This step by step in, to each microphone M_i, with microphone M_iThe signal x of acquisition_i(k) as main path signal, and its The signal x that its N-1 microphone obtains_j(k) (j=1 ..., i-1, i+1 ..., N) it is used as reference signal；In global noiseless rank Section, the road Ji Ge signal is all the noiseless stage, passes through filter A_iIt goes adaptively to offset with the noise in multichannel reference signal Noise in main road；And in non-global silent period, it keeps the coefficient of filter Ai constant, only makees filtering output；Then, it can obtain Obtain multichannel distortion voice signal.The reason is as follows that:

Due to the voice signal s in global silent period_i(k)=0, i=1,2 ..., N, so that

x_i(k)=y_i1(k)+e_i1(k) (6)

n_i(k)=w_in_i(k)+err_i(k) (7)

X in formula_i(k)=n_i(k), e_i1(k)=err_iIt (k) is prediction error, y_i1=w_in_iIt (k) is filter A_iOutput, w_iIt is the filter A of 1 × (N-1) (L+1) dimension_iCoefficient row vector, that is:

w_i=(w_i1,…,w_i(i-1),w_i(i+1)…,w_N) (8)

W in formula_ij=(w_ij0,w_ij1,…,w_ijL),n_iIt (k) is the noise signal column vector of (N-1) (L+1) × 1 dimension；

n_i(k)=[n_i1(k),…,n_i(i-1)(k),n_i(i+1)(k),…,n_iN(k)]^T (9)

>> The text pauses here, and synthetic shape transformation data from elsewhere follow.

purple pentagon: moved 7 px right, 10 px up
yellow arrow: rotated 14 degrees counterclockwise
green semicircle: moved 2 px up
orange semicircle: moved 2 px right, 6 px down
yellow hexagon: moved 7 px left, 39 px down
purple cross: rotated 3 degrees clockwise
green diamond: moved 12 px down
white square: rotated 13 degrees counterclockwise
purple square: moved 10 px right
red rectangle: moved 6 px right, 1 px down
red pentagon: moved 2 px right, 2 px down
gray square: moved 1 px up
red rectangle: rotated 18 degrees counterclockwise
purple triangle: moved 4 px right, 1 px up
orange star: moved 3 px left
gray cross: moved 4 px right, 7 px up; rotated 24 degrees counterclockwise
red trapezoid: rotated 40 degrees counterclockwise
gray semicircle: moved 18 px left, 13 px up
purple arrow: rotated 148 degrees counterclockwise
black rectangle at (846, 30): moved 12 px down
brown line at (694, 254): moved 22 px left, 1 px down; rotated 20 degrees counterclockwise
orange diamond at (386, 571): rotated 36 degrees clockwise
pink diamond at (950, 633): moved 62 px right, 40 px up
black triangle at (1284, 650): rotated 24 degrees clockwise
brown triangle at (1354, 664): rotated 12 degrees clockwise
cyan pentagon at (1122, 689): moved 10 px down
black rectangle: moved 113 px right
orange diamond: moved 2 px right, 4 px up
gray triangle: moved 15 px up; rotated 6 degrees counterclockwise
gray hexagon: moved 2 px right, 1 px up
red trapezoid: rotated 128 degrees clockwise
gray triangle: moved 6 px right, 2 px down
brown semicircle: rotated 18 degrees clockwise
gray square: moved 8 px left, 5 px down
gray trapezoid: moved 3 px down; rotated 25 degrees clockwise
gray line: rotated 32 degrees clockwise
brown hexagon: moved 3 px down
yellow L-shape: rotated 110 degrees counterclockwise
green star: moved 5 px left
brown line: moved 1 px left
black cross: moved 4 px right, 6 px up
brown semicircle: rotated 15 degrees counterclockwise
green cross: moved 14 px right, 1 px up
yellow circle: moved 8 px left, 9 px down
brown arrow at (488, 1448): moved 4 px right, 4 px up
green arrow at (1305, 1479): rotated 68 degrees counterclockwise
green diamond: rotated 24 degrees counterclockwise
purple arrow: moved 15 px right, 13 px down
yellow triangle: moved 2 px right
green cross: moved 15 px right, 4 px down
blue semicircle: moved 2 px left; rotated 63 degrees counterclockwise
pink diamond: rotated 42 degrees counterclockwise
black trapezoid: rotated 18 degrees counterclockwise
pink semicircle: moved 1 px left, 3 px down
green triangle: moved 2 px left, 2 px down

N in formula_ij(k)=[n_ij(k),n_ij(k-1),…,n_ij(k-L)]^T, L is the sampling point of reference channel noise signal delay Number；

If minimal error power isAnd corresponding optimal coefficient vector are as follows:

It is above-mentioned to acquireWithFilter A need to only be adjusted_iCoefficient so that e_i1Quadratic sum minimum be It can；

Following the global silent period subsequent stage closely, under conditions of it is assumed that noise circumstance is constant or slowly varying, Keep filter A_iOptimal coefficient it is constant, only make filtering output, then have:

X in formula_i(k) and s_i(k) the pure speech vector of noisy speech vector sum for respectively indicating pickup, by formula (6) and formula (11) Have:

Wherein:

Above-mentioned e_i1It (k) is the distortion voice containing residual noise all the way, p_i(k) be distortion therein voice, by formula (13) as it can be seen that it in fact in the road N clean speech signal distortion from；

e_i1(k) Shi Jiang the i-th road signal is as main signal, and other signals are as obtained from reference signal, if allowing i from 1 To N, i.e., respectively by each road signal as main signal, remaining signal is as reference signal, then the road N just can be obtained containing residual noise Distortion voice signal e_j1(k) (j=1,2 ... N).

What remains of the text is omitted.